• **PROBLEM TO WORK ON**
Output the data below exactly, without images.

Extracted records
++++++++
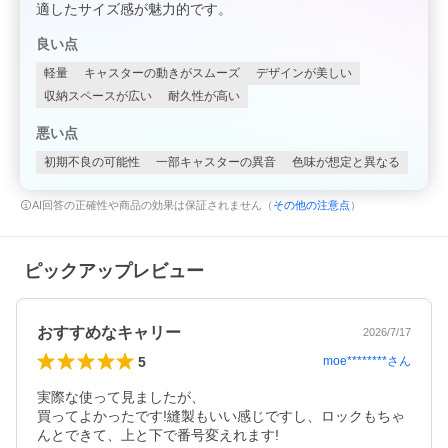
適したサイズ感が魅力的です。
良い点
軽量
キャスターの動きがスムーズ
デザインが美しい
収納スペースが広い
耐久性が高い
悪い点
初期不良の可能性
一部キャスターの異音
色味が想定と異なる
AI回答の正確性や商品の効果は保証されません（
その他の注意点
）
ピックアップレビュー
おすすめなキャリー
2026/7/17
5
moe********
さん
実際な使って見ましたが、

買ってよかったです!縫製もいい感じですし、ロックもちゃ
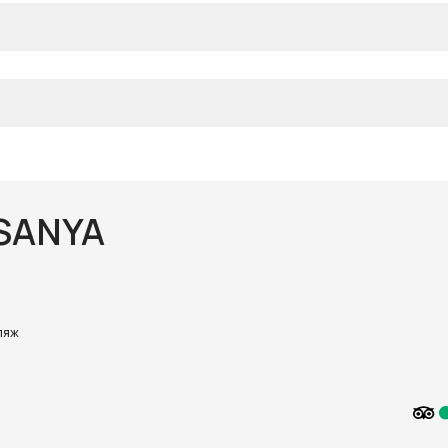
 SANYA
ляж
++++++++
• **EXERCISE SOLUTION**
適したサイズ感が魅力的です。
良い点
軽量
キャスターの動きがスムーズ
デザインが美しい
収納スペースが広い
耐久性が高い
悪い点
初期不良の可能性
一部キャスターの異音
色味が想定と異なる
AI回答の正確性や商品の効果は保証されません（
その他の注意点
）
ピックアップレビュー
おすすめなキャリー
2026/7/17
5
moe********
さん
実際な使って見ましたが、

買ってよかったです!縫製もいい感じですし、ロックもちゃ
 SANYA
ляж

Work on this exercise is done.